What this task involves - Leave out the pictures and print the records below exactly.

[Saved data entries]
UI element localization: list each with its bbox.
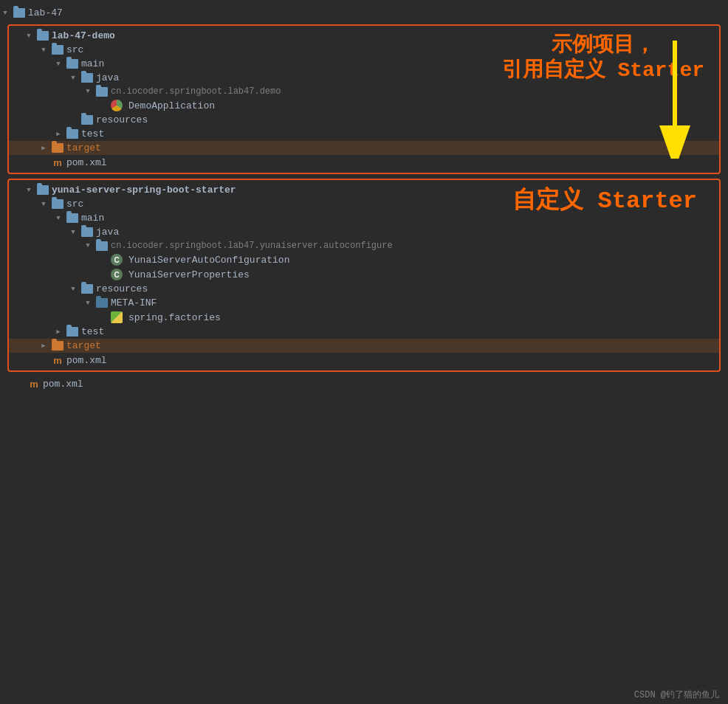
s1-test[interactable]: test	[9, 127, 719, 141]
s2-package-icon	[96, 241, 108, 251]
s2-pom-label: pom.xml	[66, 355, 107, 366]
s2-properties[interactable]: C YunaiServerProperties	[9, 267, 719, 282]
section1-label: lab-47-demo	[52, 30, 115, 41]
s2-metainf-arrow	[83, 298, 93, 308]
s1-pom[interactable]: m pom.xml	[9, 155, 719, 170]
section2-root-item[interactable]: yunai-server-spring-boot-starter	[9, 183, 719, 197]
s2-autoconfig-label: YunaiServerAutoConfiguration	[128, 255, 289, 266]
s2-src-icon	[52, 199, 63, 209]
s1-pom-label: pom.xml	[66, 157, 107, 168]
s1-target-arrow	[38, 143, 49, 153]
s1-package-arrow	[83, 86, 93, 97]
s2-factories-label: spring.factories	[128, 312, 221, 323]
s2-pom-icon: m	[52, 354, 63, 366]
s2-pom[interactable]: m pom.xml	[9, 353, 719, 367]
s2-target-icon	[52, 341, 63, 351]
s1-src-arrow	[38, 45, 49, 55]
s1-main[interactable]: main	[9, 57, 719, 71]
root-arrow	[0, 8, 10, 18]
bottom-bar: CSDN @钓了猫的鱼儿	[0, 686, 728, 704]
s2-src-arrow	[38, 199, 49, 210]
s2-spring-factories[interactable]: spring.factories	[9, 310, 719, 325]
s2-package-arrow	[83, 241, 93, 251]
s1-target-icon	[52, 143, 63, 153]
s2-main-label: main	[81, 213, 104, 224]
section1-arrow	[24, 31, 34, 41]
s2-target-label: target	[66, 340, 101, 351]
s1-main-arrow	[53, 59, 63, 69]
s1-src[interactable]: src	[9, 43, 719, 57]
s1-main-icon	[66, 59, 78, 69]
section2-folder-icon	[37, 185, 49, 195]
s2-test-icon	[66, 327, 78, 337]
s2-src[interactable]: src	[9, 197, 719, 211]
s2-metainf-label: META-INF	[111, 297, 157, 308]
root-pom-icon: m	[28, 378, 40, 390]
s2-target[interactable]: target	[9, 339, 719, 353]
s2-src-label: src	[66, 199, 83, 210]
s2-test-arrow	[53, 327, 63, 337]
s2-resources[interactable]: resources	[9, 282, 719, 296]
s1-src-icon	[52, 45, 63, 55]
s1-package-label: cn.iocoder.springboot.lab47.demo	[111, 86, 281, 97]
s1-java-label: java	[96, 72, 119, 83]
s2-metainf[interactable]: META-INF	[9, 296, 719, 310]
root-folder-icon	[13, 8, 25, 18]
s2-factories-icon	[111, 311, 123, 323]
s2-java[interactable]: java	[9, 225, 719, 239]
section1-root-item[interactable]: lab-47-demo	[9, 29, 719, 43]
s2-java-arrow	[68, 227, 78, 238]
s1-demoapp-icon	[111, 100, 123, 111]
root-item: lab-47	[0, 6, 728, 20]
section2-arrow	[24, 185, 34, 196]
section2-label: yunai-server-spring-boot-starter	[52, 184, 236, 196]
credit-label: CSDN @钓了猫的鱼儿	[634, 689, 719, 701]
s2-java-label: java	[96, 227, 119, 238]
s1-java-icon	[81, 73, 93, 83]
section1-folder-icon	[37, 31, 49, 41]
s1-demoapp-label: DemoApplication	[128, 100, 215, 111]
s2-main-arrow	[53, 213, 63, 224]
s1-package[interactable]: cn.iocoder.springboot.lab47.demo	[9, 85, 719, 98]
s1-res-label: resources	[96, 114, 148, 125]
s1-test-arrow	[53, 129, 63, 139]
root-pom[interactable]: m pom.xml	[0, 376, 728, 391]
s2-autoconfig-icon: C	[111, 254, 123, 266]
s2-package[interactable]: cn.iocoder.springboot.lab47.yunaiserver.…	[9, 239, 719, 252]
s1-src-label: src	[66, 44, 83, 55]
s2-java-icon	[81, 227, 93, 237]
s2-test[interactable]: test	[9, 325, 719, 339]
root-pom-label: pom.xml	[43, 379, 83, 390]
s1-java-arrow	[68, 73, 78, 83]
section1-box: 示例项目， 引用自定义 Starter lab-47-demo	[7, 24, 721, 174]
s1-target-label: target	[66, 142, 101, 153]
section2-box: 自定义 Starter yunai-server-spring-boot-sta…	[7, 179, 721, 372]
s1-test-label: test	[81, 128, 104, 139]
s1-pom-icon: m	[52, 156, 63, 168]
s1-target[interactable]: target	[9, 141, 719, 155]
s2-props-label: YunaiServerProperties	[128, 269, 250, 280]
s2-package-label: cn.iocoder.springboot.lab47.yunaiserver.…	[111, 241, 393, 251]
s1-res-icon	[81, 115, 93, 125]
s1-java[interactable]: java	[9, 71, 719, 85]
s1-demoapp[interactable]: DemoApplication	[9, 98, 719, 113]
s2-main[interactable]: main	[9, 211, 719, 225]
s2-test-label: test	[81, 326, 104, 337]
s2-main-icon	[66, 213, 78, 223]
s2-res-arrow	[68, 284, 78, 294]
s2-target-arrow	[38, 341, 49, 351]
s2-res-icon	[81, 284, 93, 294]
s2-res-label: resources	[96, 283, 148, 294]
s1-test-icon	[66, 129, 78, 139]
s2-props-icon: C	[111, 269, 123, 280]
s1-resources[interactable]: resources	[9, 113, 719, 127]
root-label: lab-47	[28, 7, 63, 18]
s1-package-icon	[96, 87, 108, 97]
s2-autoconfig[interactable]: C YunaiServerAutoConfiguration	[9, 252, 719, 267]
s1-main-label: main	[81, 58, 104, 69]
s2-metainf-icon	[96, 298, 108, 308]
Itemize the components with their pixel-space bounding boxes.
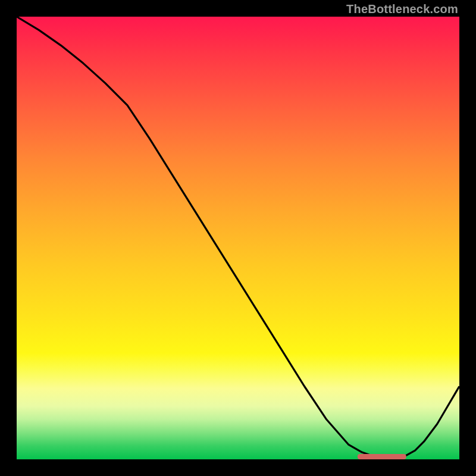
flat-bottom-marker <box>358 454 406 459</box>
curve-line <box>17 17 459 457</box>
chart-plot-area <box>17 17 459 459</box>
watermark-text: TheBottleneck.com <box>346 2 458 16</box>
curve-svg <box>17 17 459 459</box>
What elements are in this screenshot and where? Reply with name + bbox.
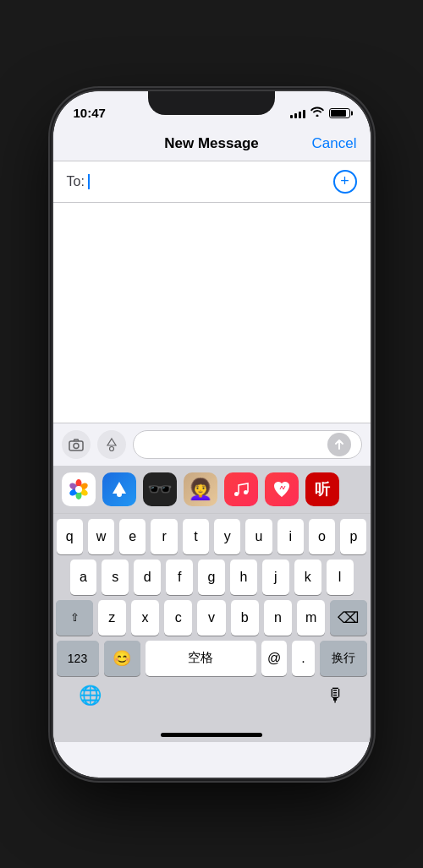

Reply -
UI element localization: list each with its bbox.
s1-test[interactable]: test	[9, 127, 719, 141]
s2-package-icon	[96, 241, 108, 251]
s2-pom-label: pom.xml	[66, 355, 107, 366]
s2-properties[interactable]: C YunaiServerProperties	[9, 267, 719, 282]
section1-label: lab-47-demo	[52, 30, 115, 41]
s2-metainf-arrow	[83, 298, 93, 308]
s1-pom[interactable]: m pom.xml	[9, 155, 719, 170]
section2-root-item[interactable]: yunai-server-spring-boot-starter	[9, 183, 719, 197]
s2-autoconfig-label: YunaiServerAutoConfiguration	[128, 255, 289, 266]
s2-src-icon	[52, 199, 63, 209]
s1-pom-label: pom.xml	[66, 157, 107, 168]
s1-target-arrow	[38, 143, 49, 153]
s1-package-arrow	[83, 86, 93, 97]
s2-factories-label: spring.factories	[128, 312, 221, 323]
s2-pom-icon: m	[52, 354, 63, 366]
s2-pom[interactable]: m pom.xml	[9, 353, 719, 367]
s2-target-icon	[52, 341, 63, 351]
s1-src-arrow	[38, 45, 49, 55]
s1-main[interactable]: main	[9, 57, 719, 71]
root-arrow	[0, 8, 10, 18]
bottom-bar: CSDN @钓了猫的鱼儿	[0, 686, 728, 704]
s2-src-arrow	[38, 199, 49, 210]
s2-spring-factories[interactable]: spring.factories	[9, 310, 719, 325]
s2-package-arrow	[83, 241, 93, 251]
s1-target-icon	[52, 143, 63, 153]
s2-main-label: main	[81, 213, 104, 224]
section1-arrow	[24, 31, 34, 41]
s2-target-label: target	[66, 340, 101, 351]
s1-main-arrow	[53, 59, 63, 69]
s1-src[interactable]: src	[9, 43, 719, 57]
s1-main-icon	[66, 59, 78, 69]
section2-folder-icon	[37, 185, 49, 195]
s2-test-icon	[66, 327, 78, 337]
s2-src[interactable]: src	[9, 197, 719, 211]
s2-metainf-label: META-INF	[111, 297, 157, 308]
root-pom-icon: m	[28, 378, 40, 390]
s2-target[interactable]: target	[9, 339, 719, 353]
s2-src-label: src	[66, 199, 83, 210]
s2-test-arrow	[53, 327, 63, 337]
s2-resources[interactable]: resources	[9, 282, 719, 296]
s1-src-icon	[52, 45, 63, 55]
s1-package-label: cn.iocoder.springboot.lab47.demo	[111, 86, 281, 97]
s1-java-label: java	[96, 72, 119, 83]
s2-metainf[interactable]: META-INF	[9, 296, 719, 310]
root-folder-icon	[13, 8, 25, 18]
s2-factories-icon	[111, 311, 123, 323]
s2-java[interactable]: java	[9, 225, 719, 239]
section1-root-item[interactable]: lab-47-demo	[9, 29, 719, 43]
s2-java-arrow	[68, 227, 78, 238]
s1-demoapp-icon	[111, 100, 123, 111]
root-item: lab-47	[0, 6, 728, 20]
section2-arrow	[24, 185, 34, 196]
section2-label: yunai-server-spring-boot-starter	[52, 184, 236, 196]
credit-label: CSDN @钓了猫的鱼儿	[634, 689, 719, 701]
s2-java-label: java	[96, 227, 119, 238]
s1-java-icon	[81, 73, 93, 83]
section1-folder-icon	[37, 31, 49, 41]
s1-demoapp-label: DemoApplication	[128, 100, 215, 111]
s2-main-arrow	[53, 213, 63, 224]
s1-package[interactable]: cn.iocoder.springboot.lab47.demo	[9, 85, 719, 98]
s1-res-label: resources	[96, 114, 148, 125]
s1-test-arrow	[53, 129, 63, 139]
root-pom[interactable]: m pom.xml	[0, 376, 728, 391]
s2-autoconfig-icon: C	[111, 254, 123, 266]
s2-package[interactable]: cn.iocoder.springboot.lab47.yunaiserver.…	[9, 239, 719, 252]
s1-src-label: src	[66, 44, 83, 55]
s2-java-icon	[81, 227, 93, 237]
s2-test[interactable]: test	[9, 325, 719, 339]
root-pom-label: pom.xml	[43, 379, 83, 390]
s1-java-arrow	[68, 73, 78, 83]
section1-box: 示例项目， 引用自定义 Starter lab-47-demo	[7, 24, 721, 174]
s1-target-label: target	[66, 142, 101, 153]
section2-box: 自定义 Starter yunai-server-spring-boot-sta…	[7, 179, 721, 372]
s1-test-label: test	[81, 128, 104, 139]
s1-pom-icon: m	[52, 156, 63, 168]
s1-target[interactable]: target	[9, 141, 719, 155]
s2-props-label: YunaiServerProperties	[128, 269, 250, 280]
s2-package-label: cn.iocoder.springboot.lab47.yunaiserver.…	[111, 241, 393, 251]
s1-res-icon	[81, 115, 93, 125]
s1-java[interactable]: java	[9, 71, 719, 85]
s1-demoapp[interactable]: DemoApplication	[9, 98, 719, 113]
s2-main[interactable]: main	[9, 211, 719, 225]
s2-test-label: test	[81, 326, 104, 337]
s2-main-icon	[66, 213, 78, 223]
s2-res-arrow	[68, 284, 78, 294]
s2-target-arrow	[38, 341, 49, 351]
s2-res-icon	[81, 284, 93, 294]
s2-res-label: resources	[96, 283, 148, 294]
s1-test-icon	[66, 129, 78, 139]
s2-props-icon: C	[111, 269, 123, 280]
s1-resources[interactable]: resources	[9, 113, 719, 127]
root-label: lab-47	[28, 7, 63, 18]
s1-package-icon	[96, 87, 108, 97]
s2-autoconfig[interactable]: C YunaiServerAutoConfiguration	[9, 252, 719, 267]
s1-main-label: main	[81, 58, 104, 69]
s2-metainf-icon	[96, 298, 108, 308]
Itemize the components with their pixel-space bounding boxes.
flat-bottom-marker <box>358 454 406 459</box>
curve-line <box>17 17 459 457</box>
chart-plot-area <box>17 17 459 459</box>
watermark-text: TheBottleneck.com <box>346 2 458 16</box>
curve-svg <box>17 17 459 459</box>
What elements are in this screenshot and where? Reply with name + bbox.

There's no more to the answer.